**Task description**.
A single number is the expected answer: the count of lines in the records below that contain "yeterli".

**Information given**.
##########
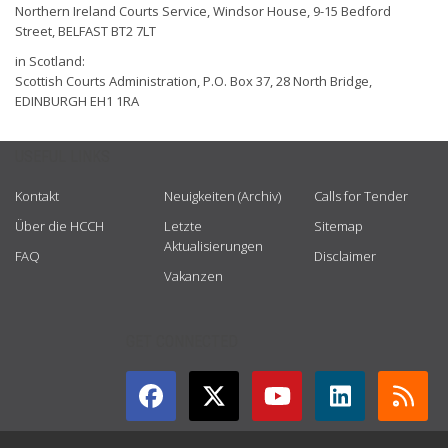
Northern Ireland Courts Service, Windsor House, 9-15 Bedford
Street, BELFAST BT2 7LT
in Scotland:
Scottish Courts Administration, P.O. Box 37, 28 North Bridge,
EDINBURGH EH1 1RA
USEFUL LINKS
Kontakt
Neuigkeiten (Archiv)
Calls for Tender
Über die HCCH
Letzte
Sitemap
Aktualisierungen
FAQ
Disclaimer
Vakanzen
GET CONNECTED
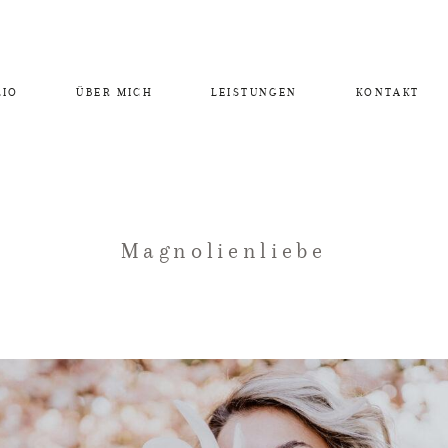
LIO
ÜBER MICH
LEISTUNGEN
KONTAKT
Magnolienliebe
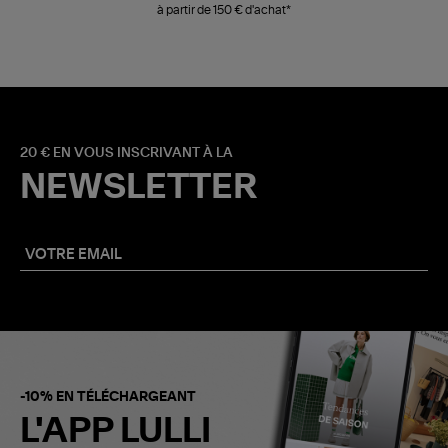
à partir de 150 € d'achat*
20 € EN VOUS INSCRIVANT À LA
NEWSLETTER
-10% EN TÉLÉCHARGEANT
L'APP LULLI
##########
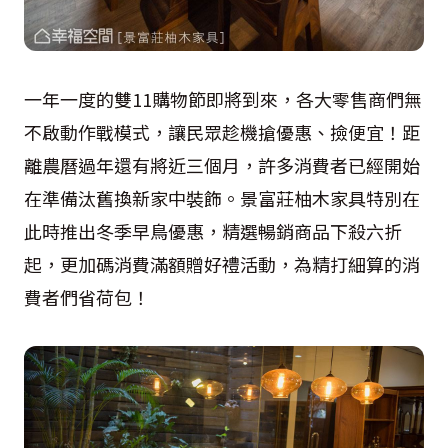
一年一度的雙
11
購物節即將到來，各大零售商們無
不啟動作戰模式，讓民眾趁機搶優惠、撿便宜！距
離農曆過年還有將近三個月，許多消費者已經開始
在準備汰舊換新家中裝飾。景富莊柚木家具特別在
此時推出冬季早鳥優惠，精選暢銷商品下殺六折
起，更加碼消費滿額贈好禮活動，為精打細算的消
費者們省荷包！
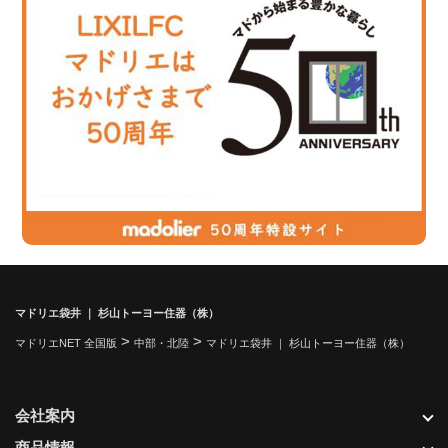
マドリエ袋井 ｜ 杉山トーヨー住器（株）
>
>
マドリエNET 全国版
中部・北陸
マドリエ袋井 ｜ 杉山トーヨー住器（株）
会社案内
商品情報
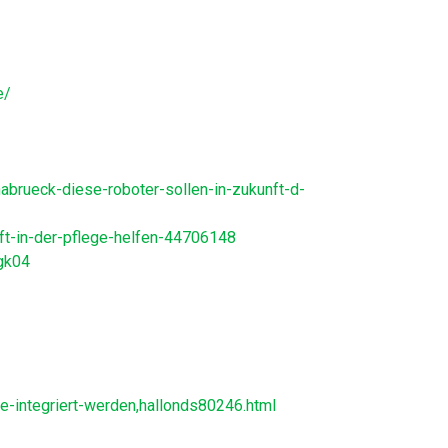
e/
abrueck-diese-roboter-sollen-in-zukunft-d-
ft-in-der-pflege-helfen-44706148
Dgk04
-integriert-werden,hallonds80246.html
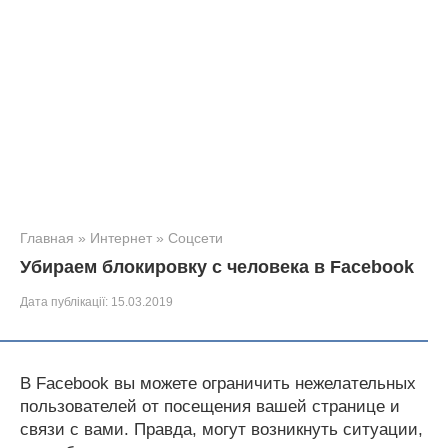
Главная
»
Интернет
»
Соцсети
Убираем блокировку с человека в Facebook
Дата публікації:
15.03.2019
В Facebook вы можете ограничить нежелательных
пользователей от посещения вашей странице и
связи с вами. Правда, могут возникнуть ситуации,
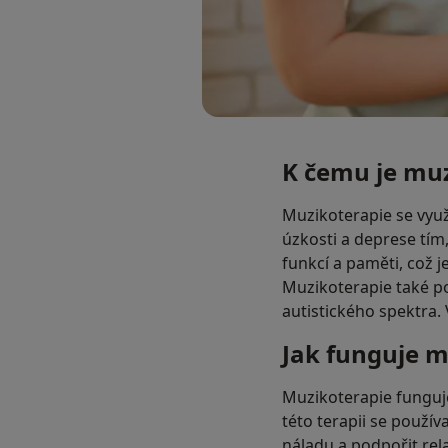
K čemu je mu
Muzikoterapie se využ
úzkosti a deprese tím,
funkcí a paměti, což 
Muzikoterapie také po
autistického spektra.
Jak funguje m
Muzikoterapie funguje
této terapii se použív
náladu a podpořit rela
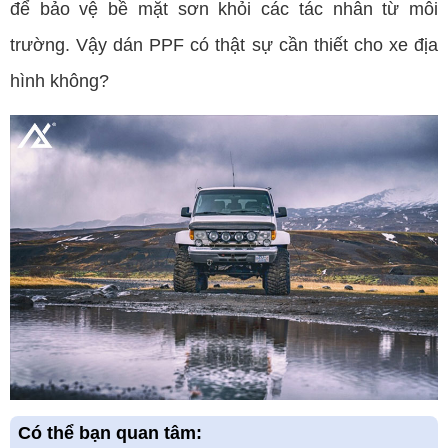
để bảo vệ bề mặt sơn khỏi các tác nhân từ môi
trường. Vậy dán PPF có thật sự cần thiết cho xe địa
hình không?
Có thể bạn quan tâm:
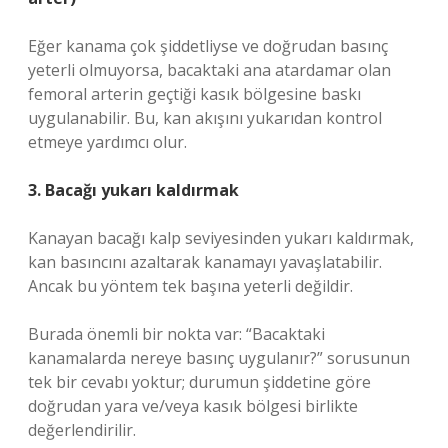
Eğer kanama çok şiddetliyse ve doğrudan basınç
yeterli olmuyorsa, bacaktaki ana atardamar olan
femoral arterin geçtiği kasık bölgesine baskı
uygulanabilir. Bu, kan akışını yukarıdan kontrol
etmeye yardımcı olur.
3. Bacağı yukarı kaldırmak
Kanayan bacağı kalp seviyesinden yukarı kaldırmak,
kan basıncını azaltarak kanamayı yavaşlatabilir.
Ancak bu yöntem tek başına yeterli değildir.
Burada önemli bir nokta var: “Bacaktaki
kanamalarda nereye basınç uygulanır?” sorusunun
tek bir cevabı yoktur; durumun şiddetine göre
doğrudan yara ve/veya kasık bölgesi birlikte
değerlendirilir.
##########
**Task solution**.
2